Black women today carry her legacy. To be a “queen” isn’t about crowns or curves—it’s about rewriting the narrative. Sarah’s body was a battleground; ours need not be.

Sarah Baartman History, Legacy, and Exploitation

FAQs About Sarah Baartman

Why was Sarah Baartman’s body treated as a “freak show” in Europe?

Sarah’s body—natural features like her steatopygia (pronounced buttocks) and elongated labia—were weaponised by racist 19th-century “scientists” to dehumanise Africans. Europeans, obsessed with pseudo-scientific racism, claimed her curves “proved” Black people were inferior. She was stripped of dignity, paraded in cages, and treated as a subhuman spectacle. Her humanity meant nothing to crowds who paid to gawk, laugh, and poke her. Her pain was their entertainment.

How did Sarah Baartman die, and why wasn’t she buried with respect?

Sarah died at just 26 in 1815 from tuberculosis, syphilis, or pneumonia. These diseases were linked to her brutal living conditions. They were also the result of sexual exploitation and exhaustion. But even death didn’t free her. French scientist Georges Cuvier dissected her body. He displayed her brain, skeleton and genitalia in jars. He also made a plaster cast of her corpse. For over 160 years, her remains were mocked in Parisian museums. Europe refused to let her rest, reducing her to a racist “specimen” long after her final breath.
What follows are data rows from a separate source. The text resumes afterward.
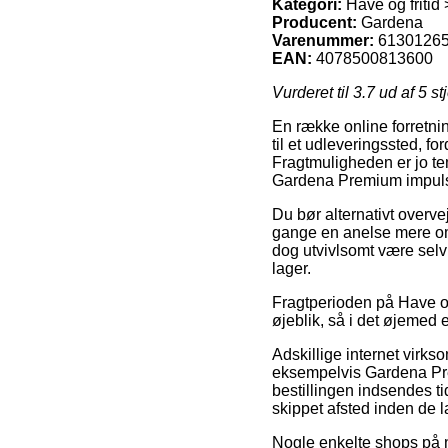
Kategori:
Have og fritid
Producent:
Gardena
Varenummer:
6130126
EAN:
4078500813600
Vurderet til
3.7
ud af 5 st
En række online forretnin
til et udleveringssted, for
Fragtmuligheden er jo te
Gardena Premium impuls,
Du bør alternativt overvej
gange en anelse mere omk
dog utvivlsomt være selv 
lager.
Fragtperioden på Have og
øjeblik, så i det øjemed 
Adskillige internet virks
eksempelvis Gardena Pre
bestillingen indsendes ti
skippet afsted inden de la
Nogle enkelte shops på ne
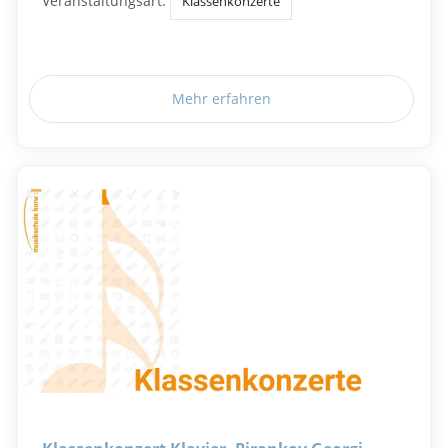
Veranstaltungsart:
Klassenkonzerte
Mehr erfahren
Why did it take until 2002 for her remains to return to South Africa?

France clung to her remains as a colonial trophy. Despite decades of pleas from Black activists, feminists, and even Nelson Mandela, France dismissed South Africa’s requests as “frivolous.” Only global pressure in the 1990s—amplified by post-apartheid South Africa’s moral authority—forced France to act. Sarah’s homecoming in 2002 was bittersweet—a victory overshadowed by the fact that her tormentors erased her story for centuries.

What does Sarah’s story say about how Black women’s bodies are still exploited today?
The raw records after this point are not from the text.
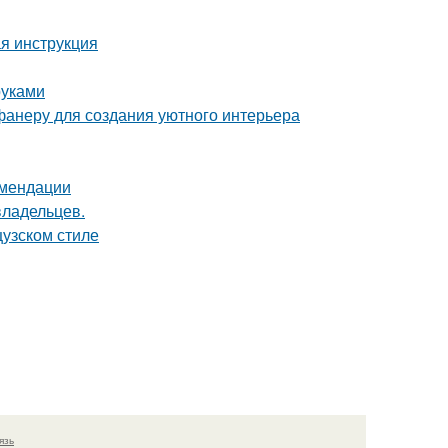
я инструкция
руками
фанеру для создания уютного интерьера
омендации
владельцев.
цузском стиле
язь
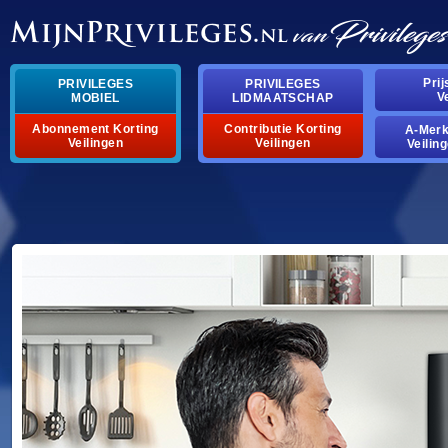
Pri
PRIVILEGES
PRIVILEGES
V
MOBIEL
LIDMAATSCHAP
Abonnement Korting
Contributie Korting
A-Mer
Veilingen
Veilingen
Veilin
Sarah’s legacy is a haunting mirror. Black women are still hypersexualised—called “exotic” for the same features used to dehumanise her. Social media “curves for likes” culture echoes her exploitation: reducing Black women to body parts, not people. As one critic asked, “When we twerk for clicks, who profits? When we reclaim our bodies, are we free—or just feeding the same system that broke Sarah?” Her tragedy forces us to question what “empowerment” really means.
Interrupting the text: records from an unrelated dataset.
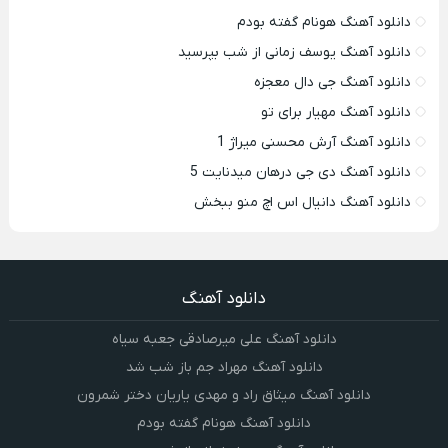
دانلود آهنگ هونام گفته بودم
دانلود آهنگ یوسف زمانی از شب بپرسید
دانلود آهنگ جی دال معجزه
دانلود آهنگ مهیار برای تو
دانلود آهنگ آرش محسنی میراژ 1
دانلود آهنگ دی جی درهان میدنایت 5
دانلود آهنگ دانیال اس اچ منو ببخش
دانلود آهنگ
دانلود آهنگ علی میرصادقی جعبه سیاه
دانلود آهنگ مهراد جم باز شب شد
دانلود آهنگ میثاق راد و مهدی یاریان دختر شمرون
دانلود آهنگ هونام گفته بودم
Why should we remember Sarah Baartman’s story if it’s so painful?

Because forgetting repeats history. Sarah’s abuse laid the groundwork for stereotypes that still harm Black women. These include the “Jezebel,” the “angry Black woman,” and the “video vixen.” Remembering her isn’t just about grief—it’s about rage. Her story demands we fight for Black women’s right to exist fully. They need to be free from fetishisation. They need to be free from violence and the weight of others’ expectations. As activist Nomsa Xaba said, “Sarah’s ghost whispers, ‘Never let them shrink you to a body. You are a soul. You are a storm.’”

#StayPretty, they say. But pretty fades. Dignity is forever.